You can even turn to everyday household items for the elements of your toy’s environment. For instance, to recreate a tropical forest scene of the Amazon, head over to your home garden for some soil and plants.  If you’re trying to set up a cave setting for your toy to explore, you’ll find crumpled brown paper bags or kraft paper useful.

Next, you might want to think about what your toy will be interacting with. While some toys come with their own props, you can still choose to make some on your own. Think about the kind of things that can bring out the character of your toy, or the theme of the shoot and make your selection or creation of props from there. Certain props can also help to highlight the toy’s mechanism, especially for action figures.

Equally important is how you develop the playground for your toy’s shoot. Some set-ups will require external lighting to tell the story or capture the tiny details properly. An interesting composition would go to waste if you can’t light the set well so do consider an external flash, additional light sources, or a reflector if you’re planning to use natural light. To enhance the mood of the scene, try experimenting with coloured lights for your shoot. If you don't have filter gels, you can always wrap the light with a coloured cellophane paper for a quick fix to get similar effect.

Use a tripod for a stable shot and have some adhesive products (such as Blu Tack) handy to keep your toys in position. Other useful tools include tweezers and scissors to take care of the little details that will be captured on screen. Shooting small toys sometimes mean that dust and lint will be very visible in the photos, so have some wet wipes or multi-purpose cleaner on hand to fix that.

THE RIGHT GEAR

The camera settings and lens you use will also make a difference to the quality of the final product. Consider the aperture and shutter speed to enhance the visual quality as well as the story of the photo. As most of the shots would be close-up shots of tiny objects, it’s advisable to switch to manual settings on your camera to get the desired depth of field. In general, you can choose a wide aperture to efficiently capture toys of a certain size but sometimes it takes a bit of trial and error to get it perfect.

The bokeh effect is also a popular technique to use in toy photography as it gives the proper focus on the toy or act as an element of interaction between the toy and background. To achieve this, the NIKKOR Z 40mm f/2 is a handy lens that provides a dreamy bokeh while achieving faster shutter speeds with minimal camera shakes thanks to its maximum aperture value.

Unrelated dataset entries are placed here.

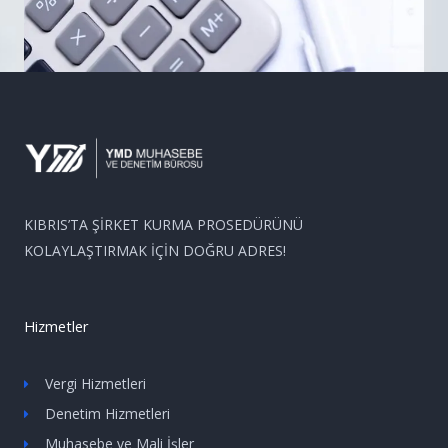
KIBRIS’TA ŞİRKET KURMA PROSEDÜRÜNÜ
KOLAYLAŞTIRMAK İÇİN DOĞRU ADRES!
Hizmetler
Vergi Hizmetleri
Denetim Hizmetleri
Muhasebe ve Mali İşler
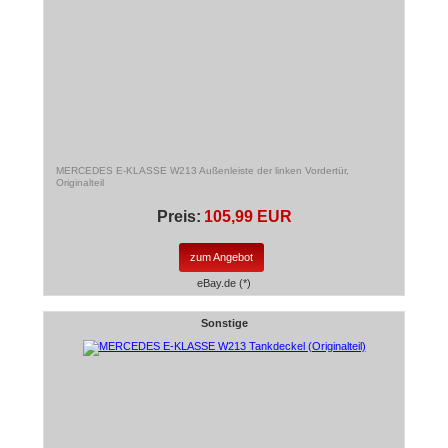
MERCEDES E-KLASSE W213 Außenleiste der linken Vordertür,
Originalteil
Preis:
105,99 EUR
zum Angebot
eBay.de (*)
Sonstige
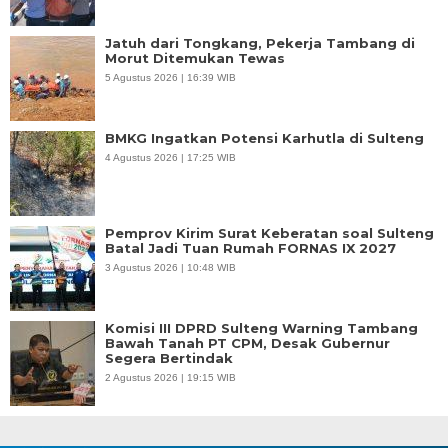
Jatuh dari Tongkang, Pekerja Tambang di
Morut Ditemukan Tewas
5 Agustus 2026 | 16:39 WIB
BMKG Ingatkan Potensi Karhutla di Sulteng
4 Agustus 2026 | 17:25 WIB
Pemprov Kirim Surat Keberatan soal Sulteng
Batal Jadi Tuan Rumah FORNAS IX 2027
3 Agustus 2026 | 10:48 WIB
Komisi III DPRD Sulteng Warning Tambang
Bawah Tanah PT CPM, Desak Gubernur
Segera Bertindak
2 Agustus 2026 | 19:15 WIB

Alternatively, lenses that let you get close to your subject distance with a short minimum focus distance allow you to use a narrow aperture value of f/4 or f/5.6 without compromising your intended depth of field.

FRAMING THE STORY

When it comes to composition and angles, remember that variety is the spice of life. While we understand it can be quite a feat to get your toys in the perfect position for your shot, don't be afraid to move around and try various angles or camera settings. You don’t even have to stick to strictly close-ups either. Wide angle shots can also tell the story from a different perspective.

Now that the shoot is done, what do you do with the photos? If you have a website or an online portfolio, you can publish it as a photo story in a gallery format. Alternatively, Instagram’s function of publishing a series of photos is ideal to showcase your toy photography endeavours. Each slide can push the plot forward as your toy’s adventure progresses.

Now you’re ready to bring all your technical and creative skills into play and let your imagination run wild!